면접 질문 💜
- 해시 테이블의 개념
- 시간복잡도 항상 O(1)인지
- 해시테이블 데이터 저장 방식
- 해시테이블의 단점
- 해시 충돌
- 개방주소법이 무엇인지 설명
- 해시 테이블을 쓰는 이유
- 해시 함수의 종류
- 자바스크립트 언어로 해시 테이블을 구현하는 방법
- HashMap vs Hashtable
- 버킷
- 해시 충돌이 일어나는 경우
- 해시테이블 활용예시
- 구현 방법
Reference (참고 사이트)
What is a Hash Table?
Data stucture that stores elements in key-value pairs where
- Key - unique integer (or property name is Javascript objects) that is used for indexing the values
- Value - data that is associated with the key
- Bucket - array cell/slot where nodes of key-value pairs are stored


For fast data store and retrieval
- In a linear search (ie. linked lists) and binary search (ie. BST), data lookups/search has a time complexity of O(n) and O(log n). For large datasets, these complexities can become significantly high
- Hashing allows lookups to occur in constant time (O(1))
Actions and their time complexity
insert ⇒ O(1)
- dependant on hash function (but it is assumed that most programming languages uses a hash function that is O(1))
- dependant on collision resolution
lookup (finding a value based on a key) ⇒ O(1)
- same as insert. given property name will be hashed and direct exactly to the address to find values
- however, depends on whether there are any collisions
delete ⇒ O(1)
- same thing because we use the key
- also, hash tables are unordered, we don’t have to shift indexes like we would with arrays
search (check if certain key exists) ⇒ O(1)
- same thing as lookup
Hash functions (해시 함수)
A hash function is used for mapping each element of a dataset to indexes in the table. The function generates a value of fixed length for each input that it gets. There are many types of hash functions (ie. md5, SHA-1, SHA-256, etc.) and we can assume that the hash functions in our programming languages use a type that has a time complexity of O(1).
A hash function for a hash table will generate a hash output, which is then used as an index in the hash table and an index space (or an address space) is alloted for that index.
Some key aspects of hash functions:
- One-way function (일방적) - it’s practically impossible to get what the input would be by the output (the key value cannot be retrieved from the hash)
- Idempotent (멱등성) (The same input will give the same output) - It’s not a random gibberish generator. If you keep inputing the same value, its output will be the same until you change the input value; avoids producing the same hash for different keys.
Hash Collisions (해시 충돌)
Hash Collision Animation
A collision occurs when two keys get mapped to the same index/memory space.

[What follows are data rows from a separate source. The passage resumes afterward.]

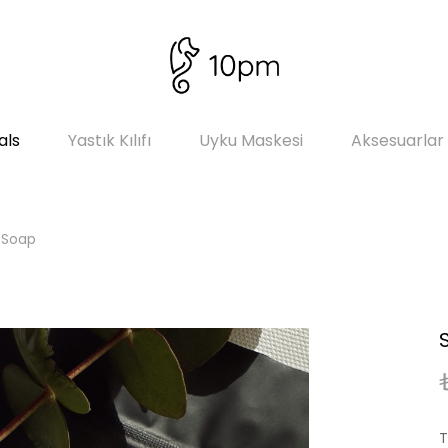
als
Yastık Kılıfı
Uyku Maskesi
Aksesuarlar
w Soap
T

Remember, our computer has limited space and when we create a hash table, the computer decides how much space to allocate. It doesn’t decide to allocate all the space to this hash table; just a bit of it.
Within this limited space, the hash function randomly assigns a space and memory to store the data. Although hash functions are optimized to try to distribute data all over the available slots in memory, there is still a possibility that two keys will result in the same index. This situation where a newly inserted key maps to an already occupied slot in the has table is called a hash collision and there are mutliple ways of handling collisions.
Load Factor & Capacity
The load factor is the average number of key-value pairs per bucket.
When the load factor reaches a given limit, rehashing kicks in. Since rehashing increases the number of buckets, it reduces the load factor.
However, there is a tradeoff between time and space costs that we must consider when configuring the load factor limit.

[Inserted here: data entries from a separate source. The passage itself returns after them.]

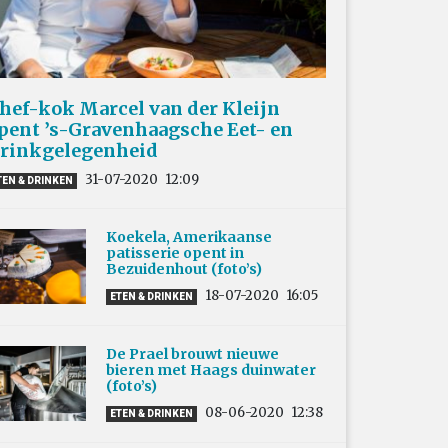
hef-kok Marcel van der Kleijn
pent ’s-Gravenhaagsche Eet- en
rinkgelegenheid
31-07-2020
12:09
TEN & DRINKEN
Koekela, Amerikaanse
patisserie opent in
Bezuidenhout (foto’s)
18-07-2020
16:05
ETEN & DRINKEN
De Prael brouwt nieuwe
bieren met Haags duinwater
(foto’s)
08-06-2020
12:38
ETEN & DRINKEN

Statistically speaking, the best performance for hash table is to operate between 0.25 and 0.75 load factor.
The capacity is the maximum number of key-value pairs for the given load factor limit and current bucket count. Since rehashsing increases the number of buckets, it increases the capacity.
Here is an example of a hash table, configured with a load factor limit of 4

Methods to resolve collisions (해시 충돌 해결)
Separate Chaining (분리 연결법)

Data structures used for Separate Chaining:
- Linked List
- Self Balancing Binary Search Tree (AVL tree, Red-Black Tree)
Rehashing (Resize)
As the lengths of the linked lists grow, the average lookup time increases (O(n)). Therefore, to keep linked lists short and lookups fast, the number of buckets must be increased (and nodes redistributed). This process is called rehashing.

Open Addressing (개방 주소법)
Tries to find another open slot to hold the item that caused the collision.

Linear Probing
- Systematically visiting each slot one at a time to find the next open slot (adding +1)
- Creates a tendency for clustering
- If many collisions occur at the same hash slot, the surrounding slots will be filled due to linear probing. Therefore, this will have an impact on items that are being inserted later (inducing collisions into other collisions)
- Therefore, more prone to having time complexity of O(n) if many collisions
linearProbing(pos) { return (pos + 1) % tableSize; } newHashValue = linearProbing(oldHashValue);
Quadratic Probing
- Similar to linear probing but instead of adding +1, adds a successive value of an arbitrary quadratic polynomial until an open slot is found. This is to lessen the problem of clustering.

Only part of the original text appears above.